Los estudiantes chilenos siguen ocupando cientos de colegios de enseñanza media

El Gobierno chileno envió ayer al Congreso un proyecto de reforma de la Ley Orgánica Constitucional de Enseñanza (LOCE), promulgada en 1990, en el último día de la dictadura, mientras en el Liceo Manuel Barros Borgoño, uno de los cientos de institutos que siguen tomados por estudiantes de secundaria, se reunían 500 dirigentes para decidir sus próximos pasos, tras la huelga del lunes a la que se sumaron universitarios y profesores.

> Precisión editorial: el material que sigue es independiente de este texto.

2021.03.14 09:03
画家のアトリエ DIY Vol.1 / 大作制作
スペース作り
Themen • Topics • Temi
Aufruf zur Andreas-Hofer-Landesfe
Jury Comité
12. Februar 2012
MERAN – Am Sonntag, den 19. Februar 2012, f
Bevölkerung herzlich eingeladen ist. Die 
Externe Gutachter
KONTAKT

Las manifestaciones del lunes se saldaron con 439 detenidos y 35 heridos leves, en los choques entre estudiantes y la policía militarizada de carabineros. La huelga general fue una paralización masiva y pacífica de cientos de miles de estudiantes y profesores, pero que no fue seguida por los sindicatos. Un grupo de unos 10 alumnos ocupó ayer simbólicamente la sede de la Unesco en Santiago y pidió su apoyo al movimiento estudiantil.

Y mientras el lunes seguían los disturbios en el centro de Santiago, el Gobierno anunció el envío de la reforma educativa y la formación, para hoy, de un consejo asesor presidencial de educación, antes de que la presidenta socialista Michelle Bachelet viaje a Estados Unidos.

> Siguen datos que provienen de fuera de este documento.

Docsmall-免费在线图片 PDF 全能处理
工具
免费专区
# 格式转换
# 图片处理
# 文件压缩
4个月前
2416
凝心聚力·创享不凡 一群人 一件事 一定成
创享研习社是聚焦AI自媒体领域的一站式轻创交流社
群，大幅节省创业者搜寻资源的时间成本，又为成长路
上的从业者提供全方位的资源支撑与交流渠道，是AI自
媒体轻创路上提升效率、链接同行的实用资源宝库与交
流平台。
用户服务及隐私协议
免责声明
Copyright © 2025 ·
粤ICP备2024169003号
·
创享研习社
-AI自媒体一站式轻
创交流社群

La reforma educativa deja al Estado la obligación de velar por la enseñanza y según Bachelet "consagra el derecho de todo niño y niña de Chile a una educación de calidad, la que se podrá cautelar incluso por la vía de un recurso de protección". La jefa del Estado pidió a la derecha apoyar este proyecto, que requiere de los votos de la oposición para aprobarse en el Parlamento.

Bachelet recordó que esta reforma es un antiguo anhelo de la coalición gobernante, integrada por democristianos y socialistas y sus aliados, que no ha podido concretarse en el pasado por el rechazo de la derecha.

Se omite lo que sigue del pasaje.